Update #1 – (11/13/15)
Scraping Amazon is easy. The site is chock full of useful identifiers that make it extremely easy to locate the data you need. While site redesigns can pose a problem, I can update the scraper methods when needed to keep the operation running smoothly. Additionally, Amazon offers a Product API which provides all sorts of useful metadata. There’s just one problem: it doesn’t allow access to reviews.
Because of this, downloading the raw HTML of the webpages scraped is the best option for now. It isn’t all bad though; Navigating to http://amazon.com/product-reviews/%ASIN%/ lists ten reviews at a time, and with a bit of trickery, pagination isn’t a problem either. All you need to do is check for an enabled “Next Page” button.
The scraper itself is fairly straightforward. It is contained in the AmazonProduct class, which when instantiated self-populates all the data needed. This allows me to scrape ASINs (Amazon Product IDs) from category listings and send them straight to new objects.
A guest speaker for a local company called Urban Science introduced me to the MapReduce algorithm concept. While this is commonly used for cluster computing, it can still be applied to what I’m trying to do here. I wrote a threading engine that simultaneously scrapes and then proceeds to split each review into a Dictionary containing <string,int> entries, where the string is the word and int is the number of times the word appears. Since this was all taken care of on a single thread, I could analyze data in bulk.

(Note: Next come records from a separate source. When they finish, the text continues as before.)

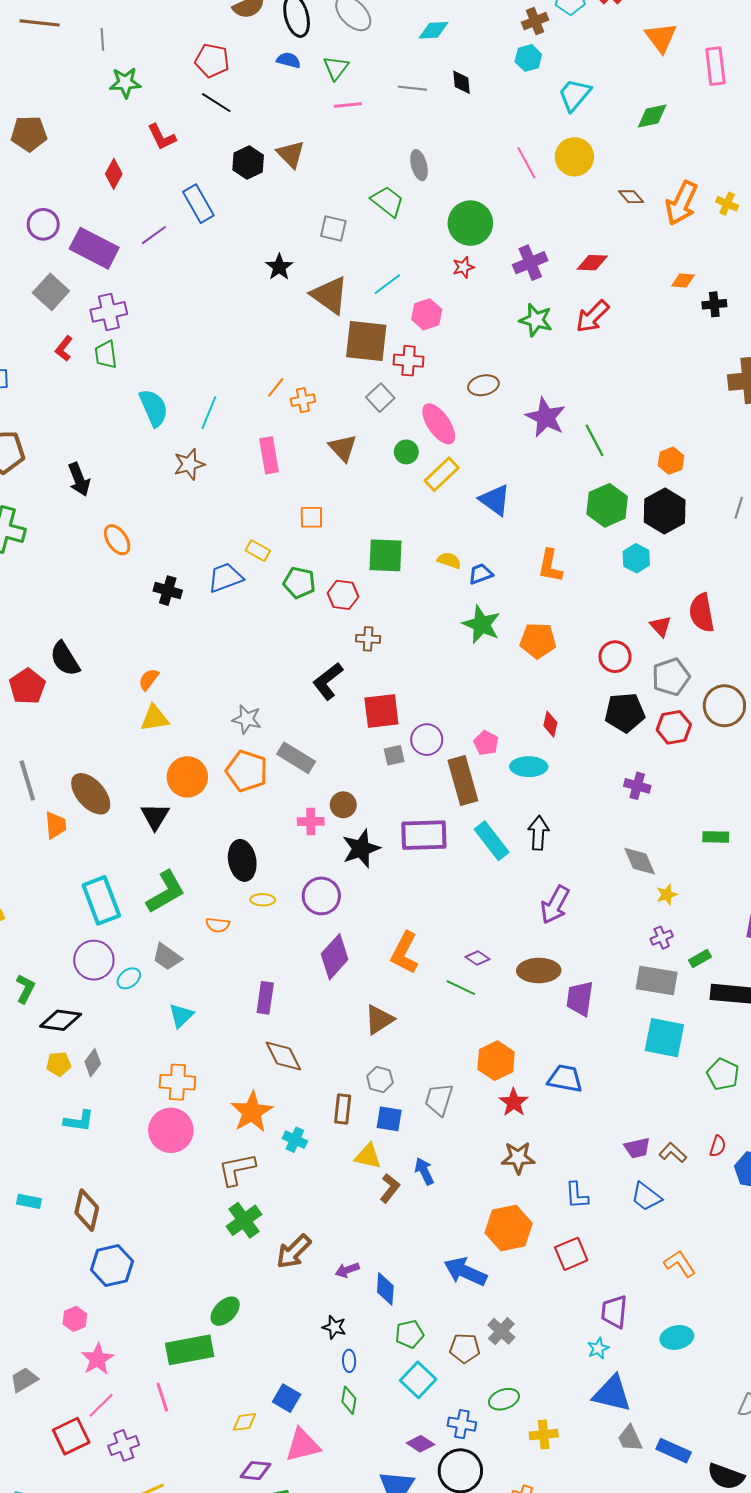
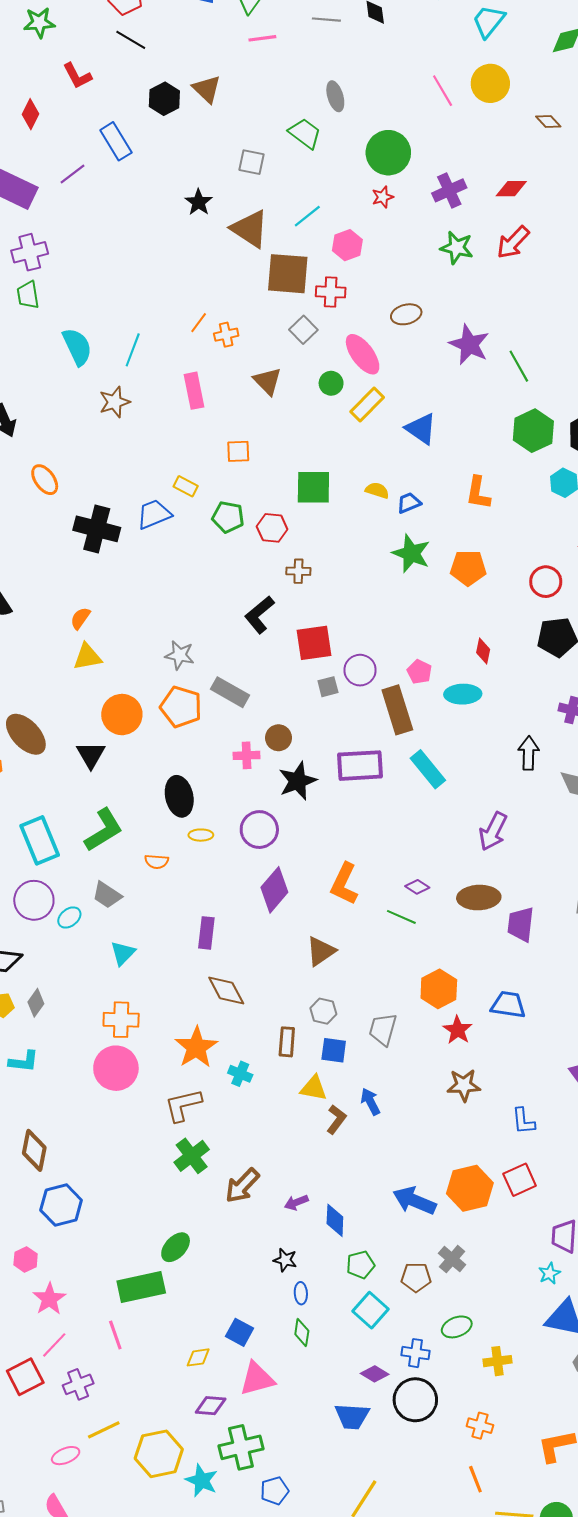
black cross: (168, 591) -> (97, 529), size x1.6
black arrow: (538, 833) -> (529, 753), moved
orange hexagon: (509, 1228) -> (470, 1188), moved

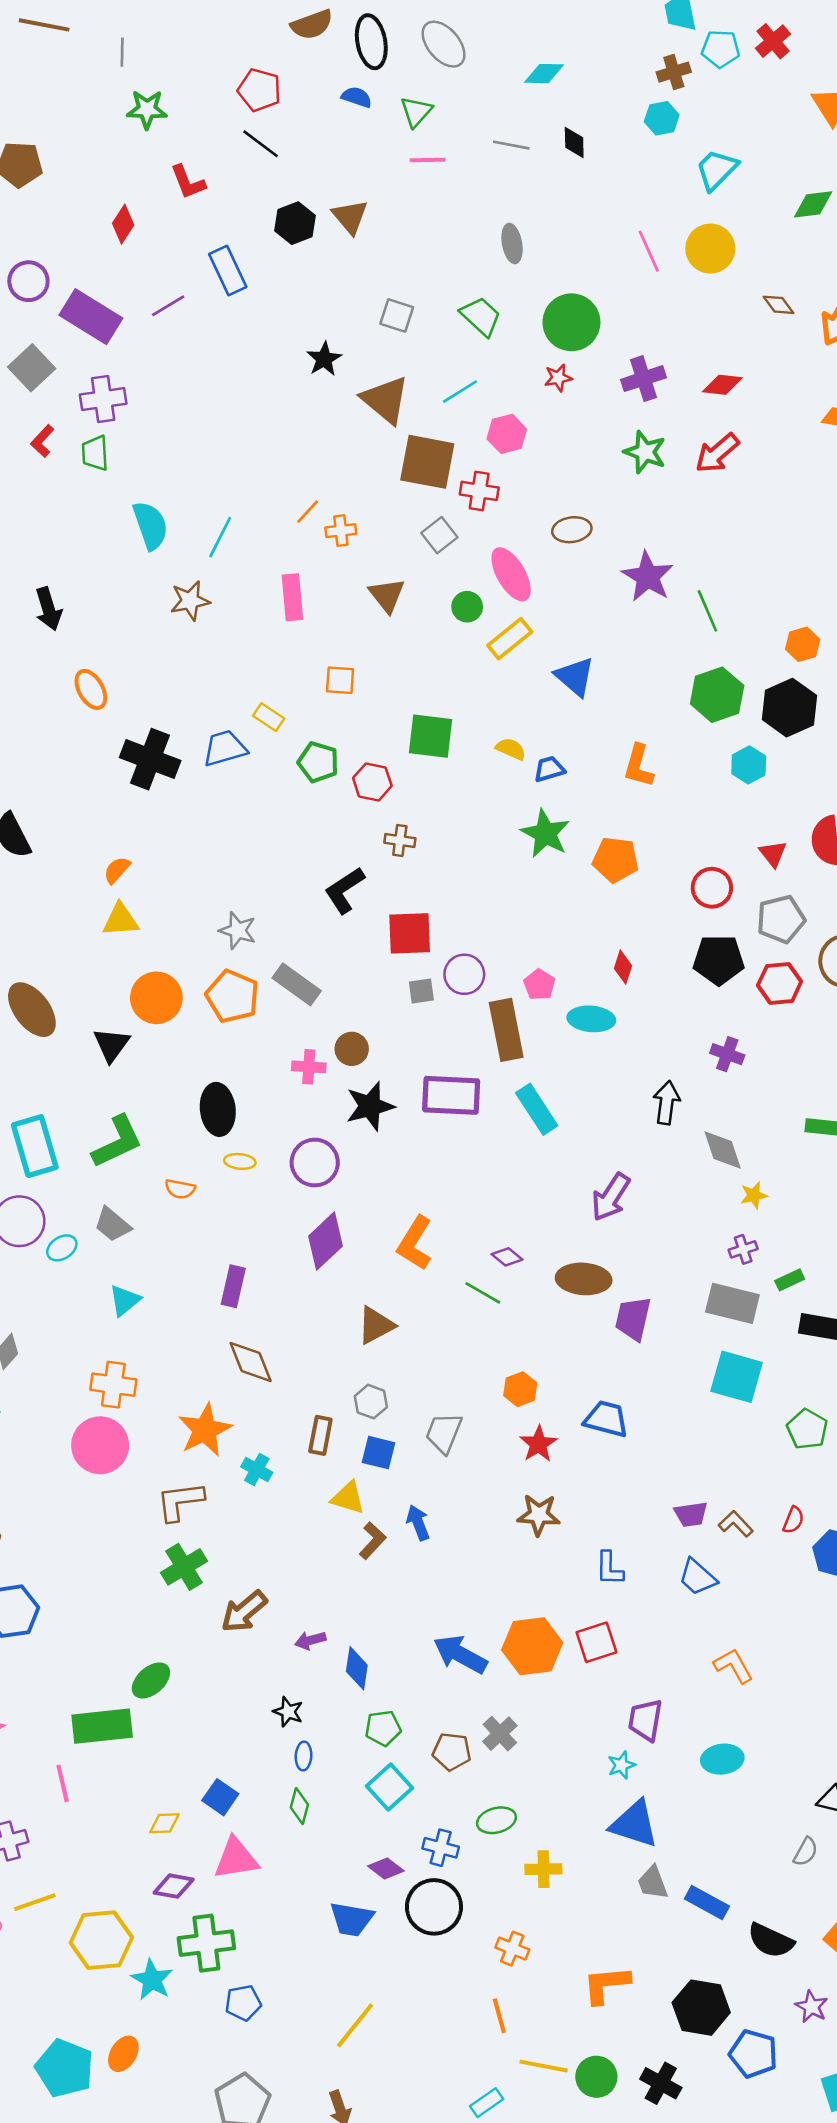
green trapezoid: (305, 133) -> (481, 316), moved
orange hexagon: (439, 989) -> (520, 1389), size x0.7

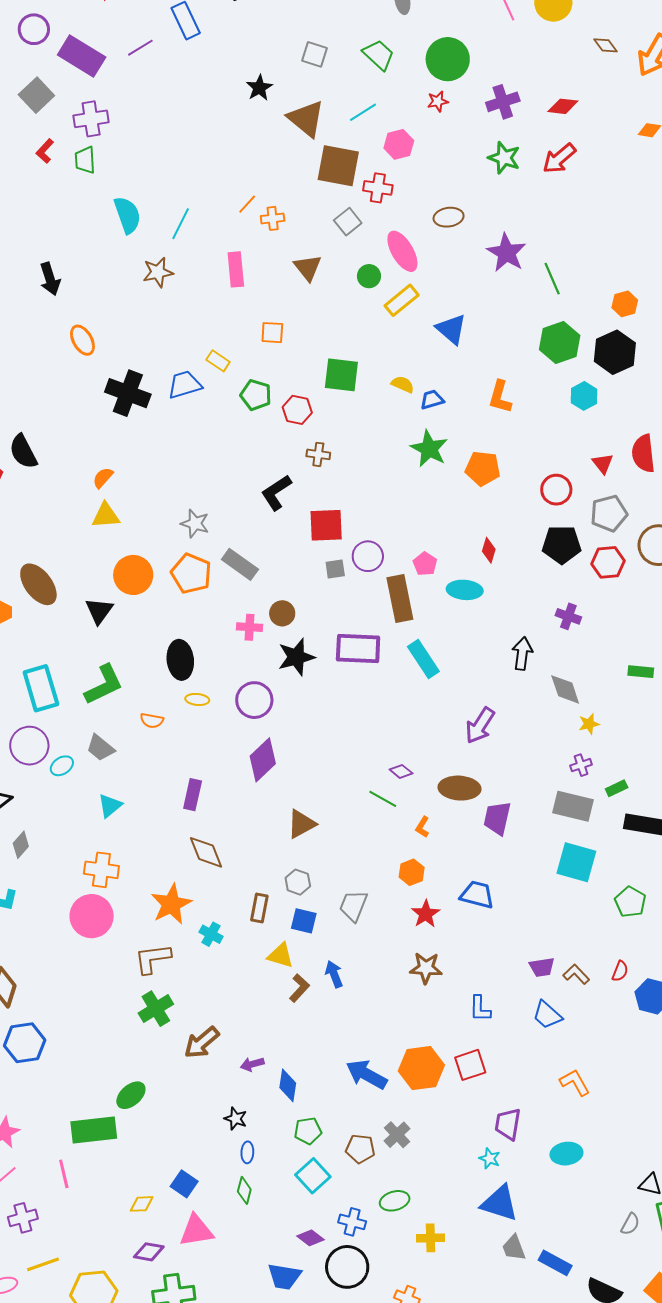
orange L-shape: (415, 1243) -> (422, 827), moved, size x0.5
cyan star: (621, 1765) -> (490, 1158), turned -30

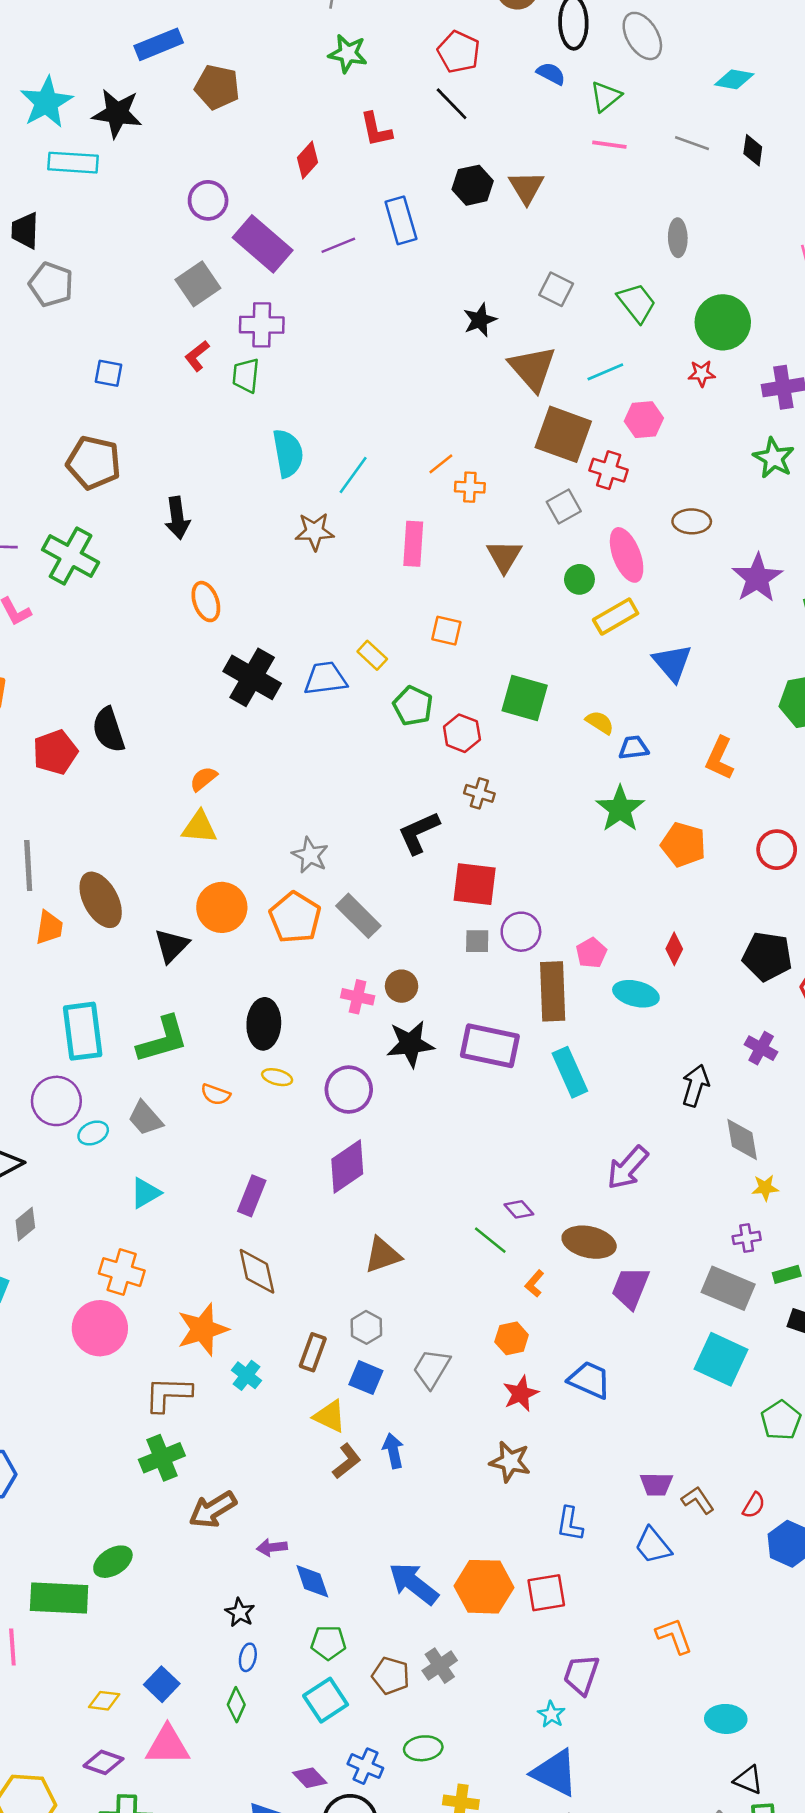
red circle: (556, 490) -> (777, 850), moved
blue diamond: (288, 1085) -> (312, 1581), turned -36
cyan ellipse: (566, 1154) -> (726, 1719), moved

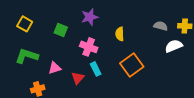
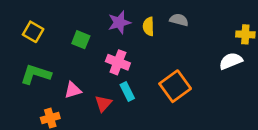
gray semicircle: (161, 26) -> (179, 20), moved
yellow semicircle: (120, 34) -> (148, 26), moved

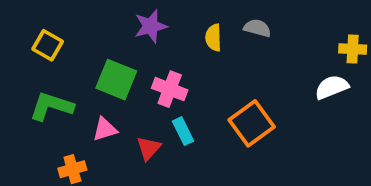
purple star: (119, 22) -> (151, 26), moved
green square: (81, 40) -> (116, 80), moved, size x1.5

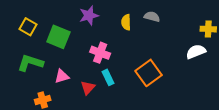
green square: (116, 80) -> (58, 37), moved

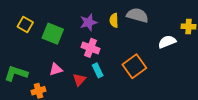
purple star: (89, 16) -> (88, 22), moved
gray semicircle: (152, 17) -> (137, 15), size x1.5
white semicircle: (196, 52) -> (167, 42), moved
green L-shape: (30, 63) -> (16, 73), moved

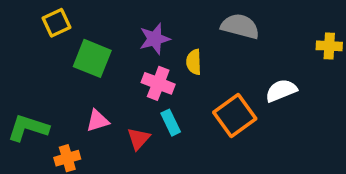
yellow semicircle: (114, 20) -> (194, 62), moved
yellow square: (25, 24) -> (57, 23), moved, turned 35
white semicircle: (167, 42) -> (281, 90), moved

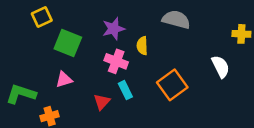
white semicircle: (281, 90) -> (221, 67), moved, turned 85
pink triangle: (98, 121) -> (64, 80), moved

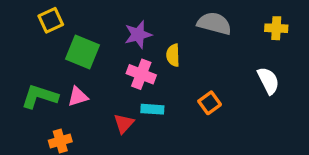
yellow cross: (241, 34) -> (276, 28), moved
orange square: (172, 85) -> (210, 103), size x0.6
cyan rectangle: (125, 90) -> (152, 109), turned -60
green L-shape: (21, 94) -> (40, 96), moved

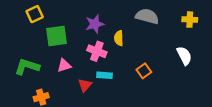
green square: (83, 52) -> (56, 36), turned -30
pink triangle: (78, 96) -> (64, 65), moved

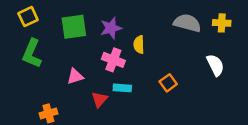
yellow square: (35, 14) -> (28, 17), moved
gray semicircle: (147, 16) -> (187, 23), moved
green square: (56, 36) -> (74, 27), moved
green L-shape: (27, 67) -> (32, 54), moved, turned -85

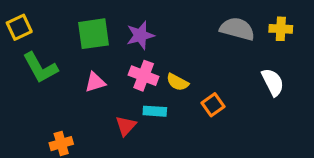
yellow square: (28, 17) -> (19, 27), moved
yellow semicircle: (139, 45) -> (177, 82), moved, turned -60
green L-shape: (32, 54) -> (40, 68), turned -52
pink triangle: (75, 76) -> (95, 82), moved

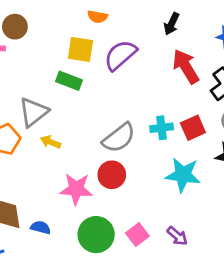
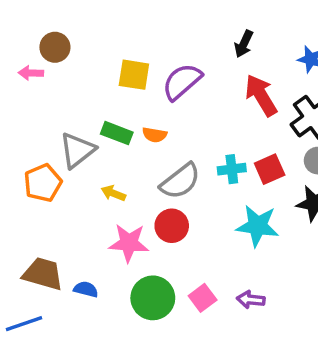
orange semicircle: (98, 17) -> (155, 135), moved
green rectangle: (69, 81) -> (117, 133), moved
yellow arrow: (51, 142) -> (113, 193), moved
purple arrow: (177, 236) -> (251, 300), turned 145

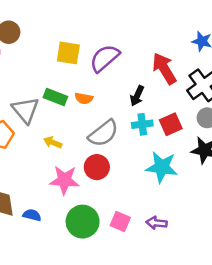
black arrow: (244, 44) -> (137, 96), moved
gray triangle: (77, 150) -> (25, 110), turned -32
pink square: (203, 298) -> (120, 222), turned -30

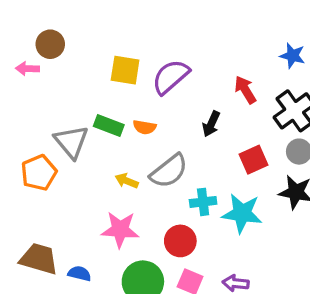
red arrow: (164, 69) -> (245, 90), size x0.7
cyan cross: (142, 124) -> (203, 202), moved
yellow arrow: (53, 142) -> (127, 181), moved
red circle: (97, 167) -> (180, 241), moved

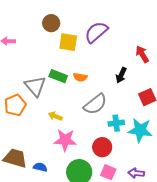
brown circle: (50, 44) -> (51, 23), moved
purple semicircle: (171, 77) -> (96, 32), moved
yellow arrow: (127, 181) -> (55, 116), moved

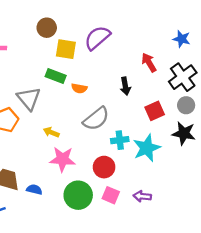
black arrow: (121, 75) -> (125, 86), turned -35
green rectangle: (58, 76) -> (56, 76), moved
cyan star: (140, 130) -> (147, 148), turned -30

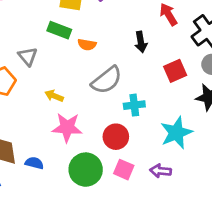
gray triangle: (29, 98) -> (28, 56), size x0.7
cyan star: (147, 148) -> (176, 133), moved

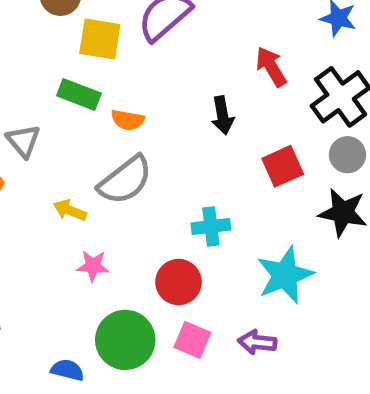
gray semicircle: (107, 80) -> (125, 180), moved
pink star: (67, 127) -> (93, 266), size x0.6
blue semicircle: (34, 163) -> (67, 370), moved

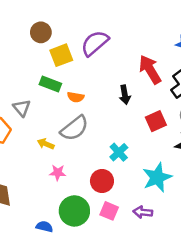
yellow square: (100, 39) -> (61, 55), turned -30
red arrow: (271, 67) -> (150, 70), size x1.4
cyan cross: (211, 226) -> (119, 152), turned -36

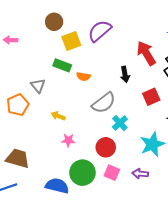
gray semicircle: (74, 128) -> (104, 103), moved
blue semicircle: (44, 227) -> (57, 186), size x1.6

Of course, this data is fairly useless for Semantic Analysis without data correlating the usage of words to the overall opinion given in the review. To accomplish this (for now at least), I created a class called WordRepository. This is used to store all occurrences of words, and will ultimately train itself as reviews are scraped. Here’s how it works:
After the review is split into Dictionary entries, each word is added to the WordRepository, along with its respective count and review score. Articles and other junk words are thrown out. For example, say a review for a hard drive contains the word “slow” seven times, and the review itself gave the product two stars. The WordRepository would take that word and add it to the repository, each time recalculating the overall cumulative review score for that word. It isn’t perfect, but it will have to do for now.
Before this is even remotely useful, however, we’re going to have to train it. I plan to scrape one thousand ASINs in the electronics category to train the WordRepository on. I’ll talk about that in the next update.
Update #2 – 11/16/15
Semantic Learning Routine
After posting the previous update, I immediately started work on a learning routine for the WordRepository. Essentially, you pass it a single ASIN, and using the related items section located on a majority of product listings, it finds new targets. Once enough targets have been collected, it scrapes them, analyzes them, and factors them into the WordRepository. When the targets run out, it begins scraping again.
As of right now, the learning routine has been running for a bit over 72 hours and is still going strong. The WordRepository has just over 90,000 unique word entries taken from around 1600 products (or an exact 1,020,218 Reviews). This is a good start, and a lot of the entry scores that I have searched for by hand seem to decently correlate with the meaning of the words.
Now that there is enough data to begin analyzing reviews with,I can begin calculating my own estimate score based on the vocabulary used in each review. The algorithms are ready to be tested, and I plan on collecting Percentage Error values to determine how much the newly calculated score differs from the actual product score on Amazon. That is a topic for the next update, however.
Update #3 – 1/2/16
Upon implementing the algorithm to recalculate the review scores, I noticed a problem. Looking at the screenshot above, you may have noticed too: because a large majority of the reviews on Amazon are five stars, the average scoring has been skewed. This means that a large majority of scores remained positive even when the review conveyed distaste. To combat this, some changes were made to how the program gathered reviews and weighed them.
First, the scraper was modified to download an even number of reviews for each star rating, thus making the sample size for all possible scores equal. Then, other modifications were made to consider repetitions of each word as a weighing indicator: words used commonly will have very little weight and words that are less common but established in the repository will have a higher overall weight.